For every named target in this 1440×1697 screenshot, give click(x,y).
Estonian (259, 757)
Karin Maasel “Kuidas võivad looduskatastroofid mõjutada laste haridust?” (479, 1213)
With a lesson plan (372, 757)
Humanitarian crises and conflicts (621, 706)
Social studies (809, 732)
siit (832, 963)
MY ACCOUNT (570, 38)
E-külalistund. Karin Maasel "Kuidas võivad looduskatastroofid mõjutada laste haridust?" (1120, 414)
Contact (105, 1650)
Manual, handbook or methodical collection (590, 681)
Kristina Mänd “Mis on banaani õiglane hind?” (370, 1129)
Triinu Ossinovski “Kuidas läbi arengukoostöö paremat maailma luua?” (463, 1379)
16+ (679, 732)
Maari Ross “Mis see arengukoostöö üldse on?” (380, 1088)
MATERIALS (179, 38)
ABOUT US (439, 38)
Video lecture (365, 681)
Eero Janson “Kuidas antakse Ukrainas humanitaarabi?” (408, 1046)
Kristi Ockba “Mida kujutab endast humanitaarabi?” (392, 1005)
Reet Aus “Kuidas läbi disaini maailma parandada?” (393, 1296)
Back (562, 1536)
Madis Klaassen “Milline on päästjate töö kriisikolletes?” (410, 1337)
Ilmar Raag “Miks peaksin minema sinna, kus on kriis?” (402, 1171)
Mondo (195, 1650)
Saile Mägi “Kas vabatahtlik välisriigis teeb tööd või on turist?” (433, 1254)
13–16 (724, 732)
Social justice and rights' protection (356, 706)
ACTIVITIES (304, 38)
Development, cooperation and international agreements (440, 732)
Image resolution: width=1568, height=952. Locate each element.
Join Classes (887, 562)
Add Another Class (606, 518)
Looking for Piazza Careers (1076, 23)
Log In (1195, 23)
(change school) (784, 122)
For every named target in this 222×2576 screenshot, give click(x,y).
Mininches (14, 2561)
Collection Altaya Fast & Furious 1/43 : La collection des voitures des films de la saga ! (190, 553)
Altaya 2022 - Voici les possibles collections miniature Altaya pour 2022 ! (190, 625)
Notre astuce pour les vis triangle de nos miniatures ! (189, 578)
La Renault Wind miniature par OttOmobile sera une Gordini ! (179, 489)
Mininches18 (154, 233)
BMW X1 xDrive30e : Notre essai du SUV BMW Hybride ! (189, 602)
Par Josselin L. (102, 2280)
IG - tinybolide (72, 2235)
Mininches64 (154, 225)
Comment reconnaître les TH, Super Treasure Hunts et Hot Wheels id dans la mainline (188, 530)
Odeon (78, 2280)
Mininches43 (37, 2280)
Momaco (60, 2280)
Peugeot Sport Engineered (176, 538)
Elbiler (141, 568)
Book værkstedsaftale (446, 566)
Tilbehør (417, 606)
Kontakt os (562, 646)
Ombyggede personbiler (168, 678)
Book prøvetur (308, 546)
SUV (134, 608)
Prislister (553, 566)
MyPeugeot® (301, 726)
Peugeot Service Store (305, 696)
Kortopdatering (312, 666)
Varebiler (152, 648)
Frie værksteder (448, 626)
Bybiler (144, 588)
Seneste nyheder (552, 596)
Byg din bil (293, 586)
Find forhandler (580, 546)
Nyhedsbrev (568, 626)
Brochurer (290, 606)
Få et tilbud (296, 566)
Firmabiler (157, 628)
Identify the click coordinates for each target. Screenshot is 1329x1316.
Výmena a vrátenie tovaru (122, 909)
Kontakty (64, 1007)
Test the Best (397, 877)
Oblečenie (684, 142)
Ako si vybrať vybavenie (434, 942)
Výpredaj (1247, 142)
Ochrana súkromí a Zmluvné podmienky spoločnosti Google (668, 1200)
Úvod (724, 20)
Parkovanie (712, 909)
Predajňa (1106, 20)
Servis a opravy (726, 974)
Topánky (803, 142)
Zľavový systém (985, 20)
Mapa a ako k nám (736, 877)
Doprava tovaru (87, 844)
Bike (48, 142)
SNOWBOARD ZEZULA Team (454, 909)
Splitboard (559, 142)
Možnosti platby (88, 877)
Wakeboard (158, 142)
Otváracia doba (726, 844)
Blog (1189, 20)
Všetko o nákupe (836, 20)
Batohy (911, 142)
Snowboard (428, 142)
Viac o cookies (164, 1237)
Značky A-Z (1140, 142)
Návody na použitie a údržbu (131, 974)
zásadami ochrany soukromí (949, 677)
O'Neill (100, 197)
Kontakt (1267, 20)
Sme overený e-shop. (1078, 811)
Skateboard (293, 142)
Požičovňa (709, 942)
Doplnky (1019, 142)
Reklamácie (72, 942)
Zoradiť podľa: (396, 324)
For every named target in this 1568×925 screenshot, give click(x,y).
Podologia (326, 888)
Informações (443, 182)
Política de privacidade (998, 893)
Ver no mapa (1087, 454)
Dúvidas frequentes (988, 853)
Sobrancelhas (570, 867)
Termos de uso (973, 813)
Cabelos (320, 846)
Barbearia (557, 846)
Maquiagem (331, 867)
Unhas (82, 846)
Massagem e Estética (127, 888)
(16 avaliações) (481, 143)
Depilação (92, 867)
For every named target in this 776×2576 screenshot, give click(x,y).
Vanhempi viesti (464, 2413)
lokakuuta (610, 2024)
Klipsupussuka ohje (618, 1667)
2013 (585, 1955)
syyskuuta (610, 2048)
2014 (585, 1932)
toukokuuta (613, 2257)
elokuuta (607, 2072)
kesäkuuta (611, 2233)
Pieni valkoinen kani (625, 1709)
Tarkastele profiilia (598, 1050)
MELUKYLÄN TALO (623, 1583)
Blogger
+++
## Your goal
Could you write out, exactly as they stand, only the lines above that begin at the line with "Viac o cookies (164, 1237)" and stop after the line with "Zoradiť podľa: (396, 324)"?

## Answer space
Viac o cookies (164, 1237)
Značky A-Z (1140, 142)
Návody na použitie a údržbu (131, 974)
zásadami ochrany soukromí (949, 677)
O'Neill (100, 197)
Kontakt (1267, 20)
Sme overený e-shop. (1078, 811)
Skateboard (293, 142)
Požičovňa (709, 942)
Doplnky (1019, 142)
Reklamácie (72, 942)
Zoradiť podľa: (396, 324)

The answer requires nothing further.